Artificial Intelligence in Geosciences (Dec 2023)
Big geochemical data through remote sensing for dynamic mineral resource monitoring in tailing storage facilities
Abstract
Evolution in geoscientific data provides the mineral industry with new opportunities. A direction of geochemical data generation evolution is towards big data to meet the demands of data-driven usage scenarios that rely on data velocity. This direction is more significant where traditional geochemical data are not ideal, which is the case for evaluating unconventional resources, such as tailing storage facilities (TSFs), because they are not static due to sedimentation, compaction and changes associated with hydrospheric and lithospheric processes (e.g., erosion, saltation and mobility of chemical constituents).
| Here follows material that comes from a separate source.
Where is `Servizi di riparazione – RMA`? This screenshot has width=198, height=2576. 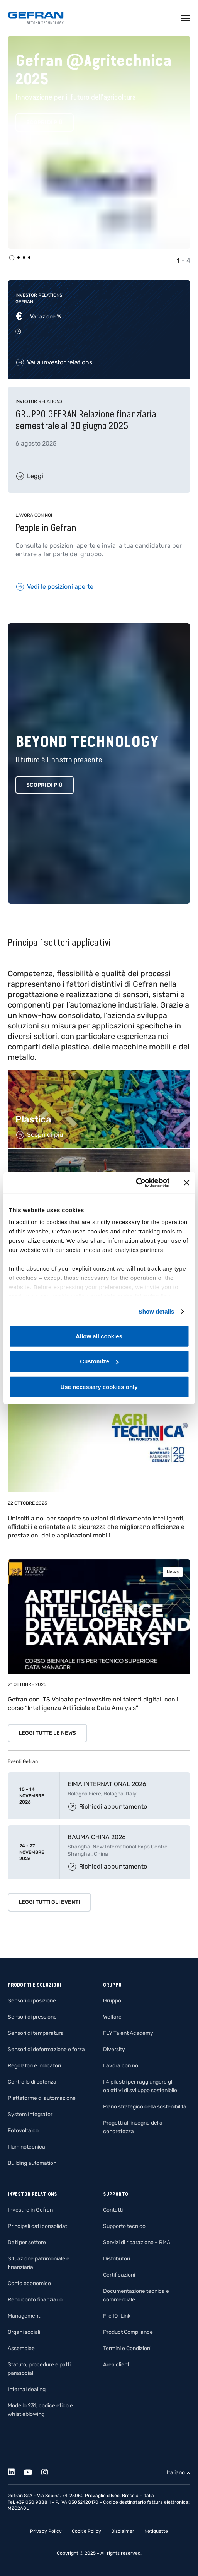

In this paper, we generate big secondary geochemical data derived from Sentinel-2 satellite-remote sensing data to showcase the benefits of big geochemical data using TSFs from the Witwatersrand Basin (South Africa). Using spatially fused remote sensing and legacy geochemical data on the Dump 20 TSF, we trained a machine learning model to predict in-situ gold grades. Subsequently, we deployed the model to the Lindum TSF, which is 3 km away, over a period of a few years (2015-2019). We were able to visualize and analyze the temporal variation in the spatial distributions of the gold grade of the Lindum TSF. Additionally, we were able to infer extraction sequencing (to the resolution of the data), acid mine drainage formation and seasonal migration. These findings suggest that dynamic mineral resource models and live geochemical monitoring (e.g., of elemental mobility and structural changes) are possible without additional physical sampling.